Nope. That probably happened from my many rebases I did no this code.

>
> > }
> > mutex_unlock(&eventfs_mutex);
> > if (invalidate)
> > @@ -308,50 +397,70 @@ create_dentry(struct eventfs_file *ef, struct dentry *parent, bool lookup)
> > return invalidate ? NULL : dentry;
> > }
> >
> > -static bool match_event_file(struct eventfs_file *ef, const char *name)
> > -{
> > - bool ret;
> > -
> > - mutex_lock(&eventfs_mutex);
> > - ret = !ef->is_freed && strcmp(ef->name, name) == 0;
> > - mutex_unlock(&eventfs_mutex);
> > -
> > - return ret;
> > -}
> > -
> > /**
> > * eventfs_root_lookup - lookup routine to create file/dir
> > * @dir: in which a lookup is being done
> > * @dentry: file/dir dentry
> > - * @flags: to pass as flags parameter to simple lookup
> > + * @flags: Just passed to simple_lookup()
> > *
> > - * Used to create a dynamic file/dir within @dir. Use the eventfs_inode
> > - * list of meta data to find the information needed to create the file/dir.
> > + * Used to create dynamic file/dir with-in @dir, search with-in @ei
> > + * list, if @dentry found go ahead and create the file/dir
> > */
> > +
> > static struct dentry *eventfs_root_lookup(struct inode *dir,
> > struct dentry *dentry,
> > unsigned int flags)
> > {
> > + const struct file_operations *fops;
> > + const struct eventfs_entry *entry;
> > + struct eventfs_inode *ei_child;
> > struct tracefs_inode *ti;
> > struct eventfs_inode *ei;
> > - struct eventfs_file *ef;
> > struct dentry *ret = NULL;
> > + const char *name = dentry->d_name.name;
> > + bool created = false;
> > + umode_t mode;
> > + void *data;
> > int idx;
> > + int i;
> > + int r;
> >
> > ti = get_tracefs(dir);
> > if (!(ti->flags & TRACEFS_EVENT_INODE))
> > return NULL;
> >
> > ei = ti->private;
>
> Just for make sure, can we access 'ti->private' safely here, because I saw
> eventfs_set_ef_status_free() modifies it under eventfs_mutex.
> I guess this is called with some inode reference so it is not removed.
> (but in that case, why we need eventfs_mutex in eventfs_set_ef_status_free()...?)
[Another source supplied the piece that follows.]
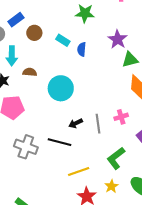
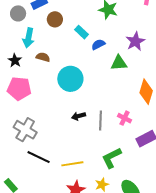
blue semicircle: (82, 49) -> (98, 44), turned 48
green triangle: (130, 60) -> (119, 63), moved
pink cross: (121, 117) -> (124, 118), turned 32
black line: (60, 142) -> (39, 157), moved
eventfs_mutex is used to protect modifying the list. srcu is used to
protect the iteration of the list.

This code is called via the vfs layer. Hmm, maybe I should take the eventfs_mutex() here:

idx = srcu_read_lock(&eventfs_srcu);
mutex_lock(eventfs_mutex);
ei = ti->private;
mutex_unlock(eventfs_mutex);

if (!ei)
goto out;

Just in case there's a way that ei can be deleted while the list is being walked.

Hmm.

>
> > + data = ei->data;
> > +
> > idx = srcu_read_lock(&eventfs_srcu);
> > - list_for_each_entry_srcu(ef, &ei->e_top_files, list,
> > + list_for_each_entry_srcu(ei_child, &ei->children, list,
> > srcu_read_lock_held(&eventfs_srcu)) {
> > - if (!match_event_file(ef, dentry->d_name.name))
> > + if (strcmp(ei_child->name, name) != 0)
> > continue;
> > ret = simple_lookup(dir, dentry, flags);
> > - create_dentry(ef, ef->d_parent, true);
> > + create_dir_dentry(ei_child, ei->dentry, true);
> > + created = true;
> > break;
> > }
> > +
> > + if (created)
> > + goto out;
> > +
> > + for (i = 0; i < ei->nr_entries; i++) {
> > + entry = &ei->entries[i];
> > + if (strcmp(name, entry->name) == 0) {
> > + void *cdata = data;
> > + r = entry->callback(name, &mode, &cdata, &fops);
> > + if (r <= 0)
> > + continue;
> > + ret = simple_lookup(dir, dentry, flags);
> > + create_file_dentry(ei, &ei->d_children[i],
> > + ei->dentry, name, mode, cdata,
> > + fops, true);
> > + break;
> > + }
> > + }
> > + out:
> > srcu_read_unlock(&eventfs_srcu, idx);
> > return ret;
> > }
> > @@ -363,11 +472,12 @@ static struct dentry *eventfs_root_lookup(struct inode *dir,
> > */
> > static int eventfs_release(struct inode *inode, struct file *file)
> > {
> > + struct eventfs_inode *ei_child;
> > struct tracefs_inode *ti;
> > struct eventfs_inode *ei;
> > - struct eventfs_file *ef;
> > struct dentry *dentry;
> > int idx;
> > + int i;
> >
> > ti = get_tracefs(inode);
> > if (!(ti->flags & TRACEFS_EVENT_INODE))
> > @@ -375,10 +485,18 @@ static int eventfs_release(struct inode *inode, struct file *file)
> >
> > ei = ti->private;
> > idx = srcu_read_lock(&eventfs_srcu);
> > - list_for_each_entry_srcu(ef, &ei->e_top_files, list,
> > + list_for_each_entry_srcu(ei_child, &ei->children, list,
> > srcu_read_lock_held(&eventfs_srcu)) {
> > mutex_lock(&eventfs_mutex);
> > - dentry = ef->dentry;
> > + dentry = ei_child->dentry;
> > + mutex_unlock(&eventfs_mutex);
>
> If someone add a directory via eventfs_create_dir() in parallel, is this
> local mutex_lock able to protect from that? (usually it may not happen.)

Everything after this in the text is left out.